*What you have to do*. Beginning with the first line below, please restate each line exactly, down to and including the line containing "You Didn’t Start Coaching to".
*** Opening Records supplied ***
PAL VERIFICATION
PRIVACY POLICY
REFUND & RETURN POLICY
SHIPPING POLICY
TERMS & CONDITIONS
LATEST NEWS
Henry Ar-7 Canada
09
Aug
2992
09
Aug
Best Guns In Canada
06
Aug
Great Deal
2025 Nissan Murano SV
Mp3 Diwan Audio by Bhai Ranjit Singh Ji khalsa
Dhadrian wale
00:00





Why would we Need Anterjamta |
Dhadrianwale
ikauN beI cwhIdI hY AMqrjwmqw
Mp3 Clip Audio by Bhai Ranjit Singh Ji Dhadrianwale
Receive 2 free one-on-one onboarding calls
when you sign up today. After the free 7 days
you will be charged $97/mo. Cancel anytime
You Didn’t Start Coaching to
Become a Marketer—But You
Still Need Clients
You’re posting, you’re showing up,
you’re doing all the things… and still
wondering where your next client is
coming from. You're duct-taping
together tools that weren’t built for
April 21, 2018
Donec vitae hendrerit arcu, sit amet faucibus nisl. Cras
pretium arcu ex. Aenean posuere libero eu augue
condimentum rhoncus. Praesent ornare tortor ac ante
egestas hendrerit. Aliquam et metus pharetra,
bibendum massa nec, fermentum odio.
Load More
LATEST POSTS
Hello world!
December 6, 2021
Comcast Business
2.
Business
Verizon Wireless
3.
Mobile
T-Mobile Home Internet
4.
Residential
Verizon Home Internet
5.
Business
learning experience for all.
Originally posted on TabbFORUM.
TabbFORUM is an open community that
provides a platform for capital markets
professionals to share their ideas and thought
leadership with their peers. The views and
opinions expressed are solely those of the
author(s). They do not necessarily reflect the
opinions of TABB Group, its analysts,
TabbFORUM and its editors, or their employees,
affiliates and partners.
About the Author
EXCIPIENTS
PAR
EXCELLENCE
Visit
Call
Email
*** Closing Records supplied ***
*Response to this task*.
PAL VERIFICATION
PRIVACY POLICY
REFUND & RETURN POLICY
SHIPPING POLICY
TERMS & CONDITIONS
LATEST NEWS
Henry Ar-7 Canada
09
Aug
2992
09
Aug
Best Guns In Canada
06
Aug
Great Deal
2025 Nissan Murano SV
Mp3 Diwan Audio by Bhai Ranjit Singh Ji khalsa
Dhadrian wale
00:00





Why would we Need Anterjamta |
Dhadrianwale
ikauN beI cwhIdI hY AMqrjwmqw
Mp3 Clip Audio by Bhai Ranjit Singh Ji Dhadrianwale
Receive 2 free one-on-one onboarding calls
when you sign up today. After the free 7 days
you will be charged $97/mo. Cancel anytime
You Didn’t Start Coaching to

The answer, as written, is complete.